Your goal —
Beneath this instruction is a block of data; output from it exactly the lines that run from the one containing "为客户提供香港公司注册、海外公司注册、境外银行账户、跨" through the one containing "delate. Je to na urovni a opravdu jste", inclusive.

Supplied data below:

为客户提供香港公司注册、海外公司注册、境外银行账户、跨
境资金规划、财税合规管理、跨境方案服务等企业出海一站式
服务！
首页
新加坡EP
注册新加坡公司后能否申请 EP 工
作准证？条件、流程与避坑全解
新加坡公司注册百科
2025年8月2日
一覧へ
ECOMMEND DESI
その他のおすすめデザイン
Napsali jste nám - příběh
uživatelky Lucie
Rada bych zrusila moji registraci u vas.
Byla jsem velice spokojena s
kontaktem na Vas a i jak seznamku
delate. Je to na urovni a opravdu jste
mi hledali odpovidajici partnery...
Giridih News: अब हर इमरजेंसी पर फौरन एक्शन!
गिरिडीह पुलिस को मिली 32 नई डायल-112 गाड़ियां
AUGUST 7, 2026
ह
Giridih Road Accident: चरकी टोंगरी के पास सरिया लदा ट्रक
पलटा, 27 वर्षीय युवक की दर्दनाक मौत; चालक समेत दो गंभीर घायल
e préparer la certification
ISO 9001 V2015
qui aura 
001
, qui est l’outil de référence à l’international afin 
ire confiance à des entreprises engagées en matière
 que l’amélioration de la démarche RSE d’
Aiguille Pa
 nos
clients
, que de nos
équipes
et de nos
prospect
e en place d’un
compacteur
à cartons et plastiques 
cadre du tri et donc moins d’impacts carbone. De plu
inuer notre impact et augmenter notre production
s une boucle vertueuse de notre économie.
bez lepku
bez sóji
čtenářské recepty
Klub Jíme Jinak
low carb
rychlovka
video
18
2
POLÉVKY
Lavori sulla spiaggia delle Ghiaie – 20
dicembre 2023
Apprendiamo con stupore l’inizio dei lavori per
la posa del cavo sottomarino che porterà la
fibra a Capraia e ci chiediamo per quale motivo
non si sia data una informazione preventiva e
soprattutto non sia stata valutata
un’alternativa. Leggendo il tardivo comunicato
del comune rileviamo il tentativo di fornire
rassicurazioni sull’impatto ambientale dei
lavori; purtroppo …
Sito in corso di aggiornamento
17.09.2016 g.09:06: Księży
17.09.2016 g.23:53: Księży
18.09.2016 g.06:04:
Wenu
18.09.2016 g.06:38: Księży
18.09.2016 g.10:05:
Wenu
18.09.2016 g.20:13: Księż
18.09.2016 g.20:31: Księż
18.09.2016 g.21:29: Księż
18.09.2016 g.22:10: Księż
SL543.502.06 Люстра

End of Supplied data.
Supplied data below:

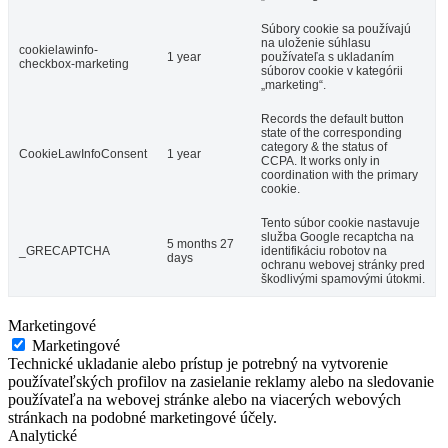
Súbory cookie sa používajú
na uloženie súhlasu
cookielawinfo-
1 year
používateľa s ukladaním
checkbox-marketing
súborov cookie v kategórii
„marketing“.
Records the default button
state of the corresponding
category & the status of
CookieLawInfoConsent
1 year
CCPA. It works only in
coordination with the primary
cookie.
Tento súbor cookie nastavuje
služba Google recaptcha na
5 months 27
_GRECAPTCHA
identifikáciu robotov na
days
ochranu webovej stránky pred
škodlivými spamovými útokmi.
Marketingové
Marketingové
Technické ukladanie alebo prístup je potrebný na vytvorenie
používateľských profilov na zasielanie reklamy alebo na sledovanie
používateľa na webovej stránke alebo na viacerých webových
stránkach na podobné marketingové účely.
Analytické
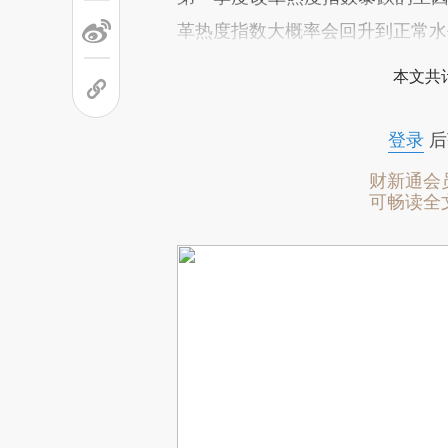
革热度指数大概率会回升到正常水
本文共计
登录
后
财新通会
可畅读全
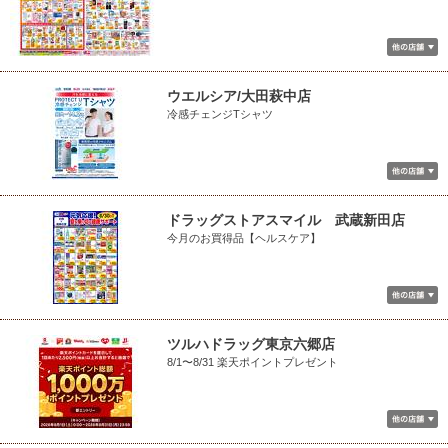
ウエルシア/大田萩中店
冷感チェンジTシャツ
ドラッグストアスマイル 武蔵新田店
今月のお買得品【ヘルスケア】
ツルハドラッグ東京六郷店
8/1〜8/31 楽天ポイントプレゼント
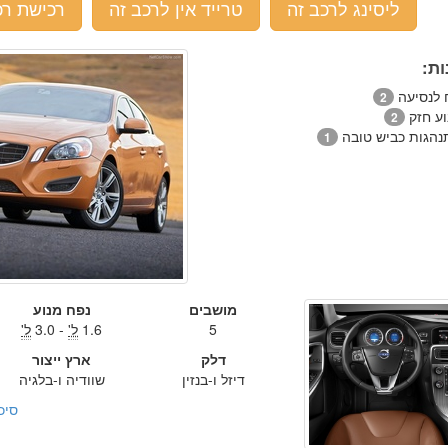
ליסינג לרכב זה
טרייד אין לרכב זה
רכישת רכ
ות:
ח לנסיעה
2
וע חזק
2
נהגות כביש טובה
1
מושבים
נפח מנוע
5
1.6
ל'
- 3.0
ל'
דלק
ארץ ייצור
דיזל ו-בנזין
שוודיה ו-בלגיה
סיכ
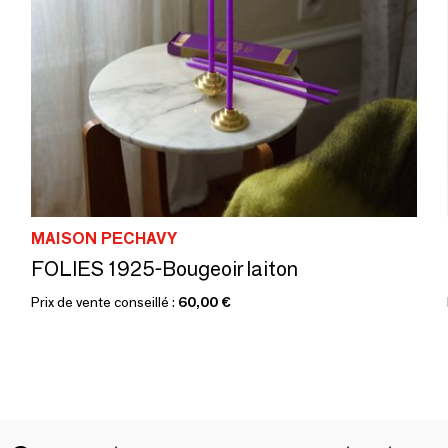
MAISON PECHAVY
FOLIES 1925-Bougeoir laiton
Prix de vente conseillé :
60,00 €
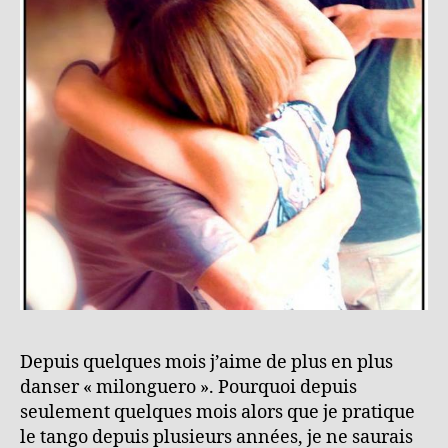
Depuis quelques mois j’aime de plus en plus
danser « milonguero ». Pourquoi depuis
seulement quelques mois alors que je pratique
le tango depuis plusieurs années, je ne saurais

End of Supplied data.
Supplied data below:

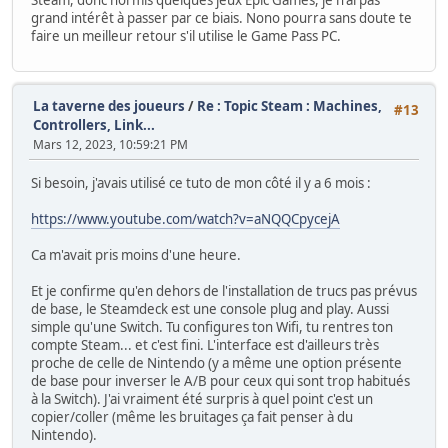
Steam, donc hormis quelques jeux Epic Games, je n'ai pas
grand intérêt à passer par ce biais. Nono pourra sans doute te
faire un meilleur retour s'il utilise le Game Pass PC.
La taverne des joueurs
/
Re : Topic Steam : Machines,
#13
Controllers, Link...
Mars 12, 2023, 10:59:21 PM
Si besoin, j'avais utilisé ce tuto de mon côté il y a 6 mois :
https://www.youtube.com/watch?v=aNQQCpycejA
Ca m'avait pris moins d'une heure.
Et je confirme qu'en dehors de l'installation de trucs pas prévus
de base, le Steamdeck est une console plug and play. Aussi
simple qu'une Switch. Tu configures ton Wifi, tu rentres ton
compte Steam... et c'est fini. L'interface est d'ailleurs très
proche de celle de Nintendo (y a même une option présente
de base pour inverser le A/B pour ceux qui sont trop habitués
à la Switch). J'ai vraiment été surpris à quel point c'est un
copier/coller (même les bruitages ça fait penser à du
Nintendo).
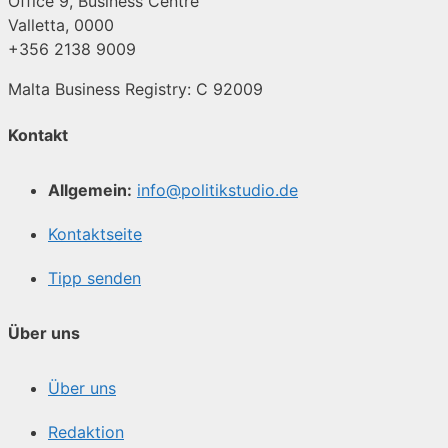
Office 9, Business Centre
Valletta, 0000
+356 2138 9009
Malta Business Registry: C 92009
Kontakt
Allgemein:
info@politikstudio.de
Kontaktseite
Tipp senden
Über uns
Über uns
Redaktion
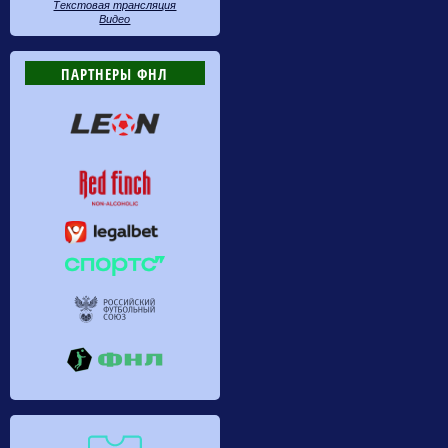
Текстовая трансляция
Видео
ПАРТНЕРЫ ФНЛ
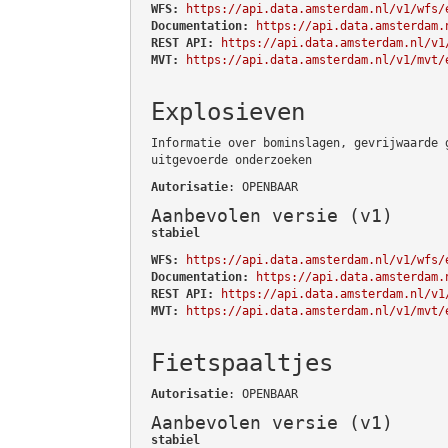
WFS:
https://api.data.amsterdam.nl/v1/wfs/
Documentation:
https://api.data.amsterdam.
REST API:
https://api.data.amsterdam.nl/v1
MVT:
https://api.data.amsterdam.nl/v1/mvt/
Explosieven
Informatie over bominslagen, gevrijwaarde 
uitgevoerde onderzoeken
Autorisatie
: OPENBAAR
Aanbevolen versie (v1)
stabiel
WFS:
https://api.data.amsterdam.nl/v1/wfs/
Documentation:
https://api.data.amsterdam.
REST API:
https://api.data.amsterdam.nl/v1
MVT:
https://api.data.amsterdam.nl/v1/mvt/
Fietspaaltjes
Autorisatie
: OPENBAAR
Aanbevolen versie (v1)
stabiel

End of Supplied data.

Output of the exercise —
为客户提供香港公司注册、海外公司注册、境外银行账户、跨
境资金规划、财税合规管理、跨境方案服务等企业出海一站式
服务！
首页
新加坡EP
注册新加坡公司后能否申请 EP 工
作准证？条件、流程与避坑全解
新加坡公司注册百科
2025年8月2日
一覧へ
ECOMMEND DESI
その他のおすすめデザイン
Napsali jste nám - příběh
uživatelky Lucie
Rada bych zrusila moji registraci u vas.
Byla jsem velice spokojena s
kontaktem na Vas a i jak seznamku
delate. Je to na urovni a opravdu jste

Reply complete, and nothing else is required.